Prior to the casting of the prefabricated units a design review was held with the site team to agree the optimal position for the lifting fixings and pre-slung lifting loops in order to reduce the lifting risk on site. In the interest of quality, the downstream manholes were delivered to site pre-benched. This mitigated the need for site-based staff to work in a confined space and also reduced the quality risk of ‘keying’ in the benching into the precast structure on site.
In March 2020 COVID-19 spread across the world and at this time construction works were still ongoing on site. The nmcn PLC H&S teams were able to introduce safe working procedures in line with government legislation and guidance in a short period of time to maintain construction activities while also keeping the workforce safe.
Collaborative planning (CP) was implemented in order to identify and realise efficiencies in the project programme. By being ‘high touch, low tech’, CP creates a ‘blue sky thinking’ programme by utilising easily moved Post-It notes for multiple activities each day.
A key benefit is it allows the site labour to be fully engaged in the planning process which draws on their hands-on experience in pipelaying as well as creating a sense of ownership across the wider team. CP meetings were held throughout the design phase and the construction phase with key-representatives from the supply chain in attendance.
This was invaluable to understand timescales and product procurement lead times and when submitting three-month advanced notices for road closures and land entry.
During the construction phase a two-week collaborative plan and a daily collaborative plan were utilised to maximise programme and delivery schedule efficiencies due to the limited space available to store materials on site. It was also used to challenge construction sequencing to drive programme efficiencies.
- 1400m3 of offline storage.
- 5 (No.) 2.1m Ø concrete sewer pipes 80m in length at a 1:i00 gradient to achieve self-cleansing velocities.
- 135m of new 450mm Ø gravity sewer beneath the A6907 connecting into the offline storage tank, 80m of which constructed by auger boring trenchless installation.
- 5 (No.) bespoke upstream manholes connected via 400mm Ø PE pipes to allow sequential filling.
- 5 (No.) bespoke downstream manholes with gravity control manifold to allow sequential emptying.

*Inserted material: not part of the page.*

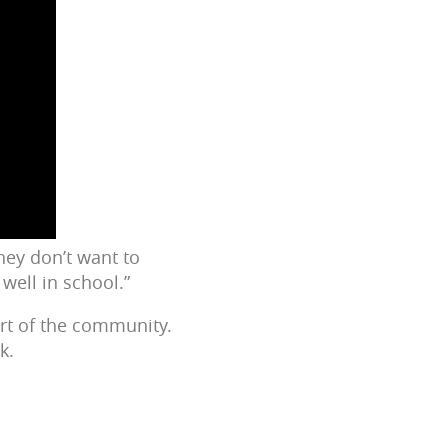
ey don’t want to
well in school.”
rt of the community.
k.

- 15m of new 450mm Ø gravity sewer connecting into an existing SPS wet well.
- 220m extension of existing 110mm Ø PVC pressurised rising main.
- Catchment resilience works to reduce rain induced infiltration into the sewer network.

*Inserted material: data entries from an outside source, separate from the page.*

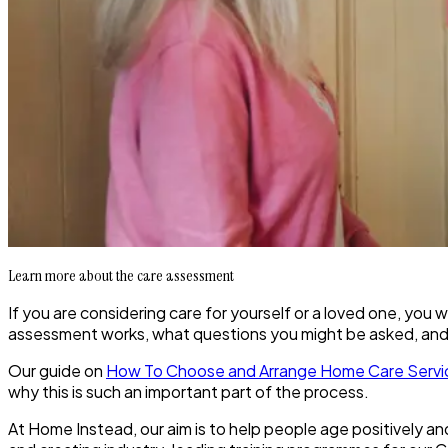
Learn more about the care assessment
If you are considering care for yourself or a loved one, yo
assessment works, what questions you might be asked, an
Our guide on
How To Choose and Arrange Home Care Servi
why this is such an important part of the process.
At Home Instead, our aim is to help people age positively an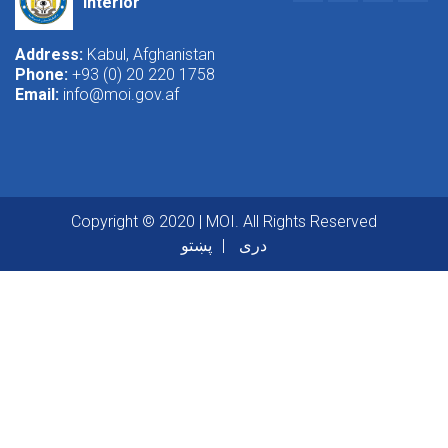
Interior
Address:
Kabul, Afghanistan
Phone:
+93 (0) 20 220 1758
Email:
info@moi.gov.af
Copyright © 2020 | MOI. All Rights Reserved
پښتو
دری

- Cleanse and structural reline of a cast iron sewer beneath a rail track.
- Partnership working with the local authority to line and cleanse 380m of highway drain including installation of 60m of new highway drain.
- The village catchment now benefits from 40-year storm protection against internal sewer flooding and 20-year protection against external sewer flooding.

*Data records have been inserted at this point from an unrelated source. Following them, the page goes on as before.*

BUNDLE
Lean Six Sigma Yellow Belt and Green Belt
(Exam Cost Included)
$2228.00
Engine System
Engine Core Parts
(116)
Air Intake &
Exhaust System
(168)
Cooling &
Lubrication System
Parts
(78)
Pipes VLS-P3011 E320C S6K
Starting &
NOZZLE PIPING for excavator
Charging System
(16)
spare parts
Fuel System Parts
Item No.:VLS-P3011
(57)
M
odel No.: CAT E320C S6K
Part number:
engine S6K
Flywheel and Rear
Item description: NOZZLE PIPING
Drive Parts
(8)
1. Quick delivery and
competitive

This was a large-scale complex civil engineering project based across numerous sites within a small village setting. The impact on the community throughout the works was kept to a minimum, however the benefit will be felt for years to come.
On completion, the Lowdham, Gunthorpe Road, Flood Alleviation Project will protect a significant number of properties are from internal and external sewer flooding and this societal benefit cannot be underestimated.